* DATA IN THIS EXERCISE:
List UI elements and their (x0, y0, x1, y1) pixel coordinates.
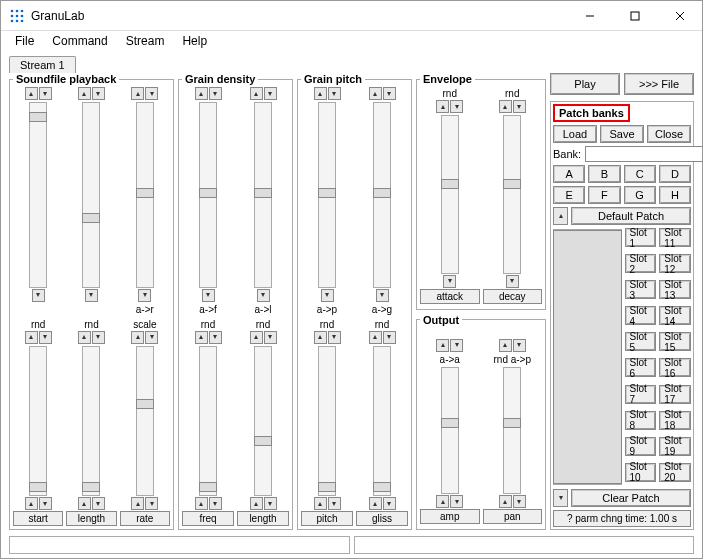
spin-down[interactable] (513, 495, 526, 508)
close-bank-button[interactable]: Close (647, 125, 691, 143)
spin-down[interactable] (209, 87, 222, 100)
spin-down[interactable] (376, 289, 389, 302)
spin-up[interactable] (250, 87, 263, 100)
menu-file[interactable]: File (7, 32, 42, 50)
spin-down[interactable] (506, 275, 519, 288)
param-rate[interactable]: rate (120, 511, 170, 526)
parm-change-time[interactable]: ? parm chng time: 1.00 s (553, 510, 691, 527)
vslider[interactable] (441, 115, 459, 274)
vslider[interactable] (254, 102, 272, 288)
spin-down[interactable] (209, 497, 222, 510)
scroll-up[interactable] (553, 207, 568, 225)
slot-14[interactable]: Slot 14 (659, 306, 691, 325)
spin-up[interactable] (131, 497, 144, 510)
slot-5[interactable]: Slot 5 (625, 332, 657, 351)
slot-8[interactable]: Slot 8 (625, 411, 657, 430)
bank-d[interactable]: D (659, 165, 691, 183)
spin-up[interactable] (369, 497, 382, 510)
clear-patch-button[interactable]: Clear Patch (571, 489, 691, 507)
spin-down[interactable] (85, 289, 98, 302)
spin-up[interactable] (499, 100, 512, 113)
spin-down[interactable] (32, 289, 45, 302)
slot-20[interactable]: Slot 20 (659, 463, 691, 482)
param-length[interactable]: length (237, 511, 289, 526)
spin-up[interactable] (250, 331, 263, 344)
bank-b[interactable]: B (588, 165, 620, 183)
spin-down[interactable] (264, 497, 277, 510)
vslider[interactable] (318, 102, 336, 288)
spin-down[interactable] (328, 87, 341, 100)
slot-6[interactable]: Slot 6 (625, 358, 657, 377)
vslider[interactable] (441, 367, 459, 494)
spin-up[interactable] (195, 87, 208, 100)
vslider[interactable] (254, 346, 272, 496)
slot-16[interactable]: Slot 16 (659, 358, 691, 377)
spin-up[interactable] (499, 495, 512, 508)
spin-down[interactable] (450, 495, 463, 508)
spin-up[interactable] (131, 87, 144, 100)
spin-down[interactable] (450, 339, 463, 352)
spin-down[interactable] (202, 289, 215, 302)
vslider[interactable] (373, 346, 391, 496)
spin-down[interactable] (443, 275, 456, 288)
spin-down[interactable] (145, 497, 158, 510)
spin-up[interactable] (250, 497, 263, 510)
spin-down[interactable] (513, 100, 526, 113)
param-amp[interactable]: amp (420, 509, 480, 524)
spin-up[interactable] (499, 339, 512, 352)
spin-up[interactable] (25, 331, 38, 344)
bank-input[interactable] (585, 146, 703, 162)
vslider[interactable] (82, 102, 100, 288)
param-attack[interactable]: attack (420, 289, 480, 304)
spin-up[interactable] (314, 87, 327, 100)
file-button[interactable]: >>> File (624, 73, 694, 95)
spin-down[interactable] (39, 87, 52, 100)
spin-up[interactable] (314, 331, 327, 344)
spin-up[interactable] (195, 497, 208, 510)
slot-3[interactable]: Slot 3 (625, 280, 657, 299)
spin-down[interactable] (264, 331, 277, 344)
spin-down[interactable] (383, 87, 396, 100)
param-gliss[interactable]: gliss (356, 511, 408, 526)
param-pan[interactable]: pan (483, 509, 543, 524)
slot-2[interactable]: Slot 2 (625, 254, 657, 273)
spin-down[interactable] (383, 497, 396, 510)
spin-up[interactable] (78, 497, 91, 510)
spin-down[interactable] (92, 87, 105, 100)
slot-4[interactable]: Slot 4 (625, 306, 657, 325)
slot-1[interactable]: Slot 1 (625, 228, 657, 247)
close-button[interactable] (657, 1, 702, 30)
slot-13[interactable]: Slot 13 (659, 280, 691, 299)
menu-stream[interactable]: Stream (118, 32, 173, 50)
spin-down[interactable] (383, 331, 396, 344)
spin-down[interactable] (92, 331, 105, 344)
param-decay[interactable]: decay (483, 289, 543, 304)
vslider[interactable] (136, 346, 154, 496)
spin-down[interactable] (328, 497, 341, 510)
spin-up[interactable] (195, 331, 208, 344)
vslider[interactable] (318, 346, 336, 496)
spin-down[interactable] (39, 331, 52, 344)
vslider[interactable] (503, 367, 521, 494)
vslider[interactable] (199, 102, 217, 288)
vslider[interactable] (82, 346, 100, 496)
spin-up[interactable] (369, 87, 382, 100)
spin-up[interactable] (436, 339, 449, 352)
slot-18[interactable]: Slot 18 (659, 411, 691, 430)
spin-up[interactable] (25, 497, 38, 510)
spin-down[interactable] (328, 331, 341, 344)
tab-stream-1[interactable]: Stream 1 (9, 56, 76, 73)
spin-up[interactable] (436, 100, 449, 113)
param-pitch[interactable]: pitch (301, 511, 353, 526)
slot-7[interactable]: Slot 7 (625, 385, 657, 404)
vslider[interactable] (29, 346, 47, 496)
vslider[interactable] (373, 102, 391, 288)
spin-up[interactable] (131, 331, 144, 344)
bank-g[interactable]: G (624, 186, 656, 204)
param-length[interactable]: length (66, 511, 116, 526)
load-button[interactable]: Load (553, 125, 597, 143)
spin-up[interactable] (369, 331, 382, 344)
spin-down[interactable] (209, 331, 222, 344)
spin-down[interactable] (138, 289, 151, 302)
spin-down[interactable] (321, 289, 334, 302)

* EXERCISE BRIEF:
Lines containing the string "stream" in the listing: say how many there are, giving only the number.

* RESULT OF THE TASK:
2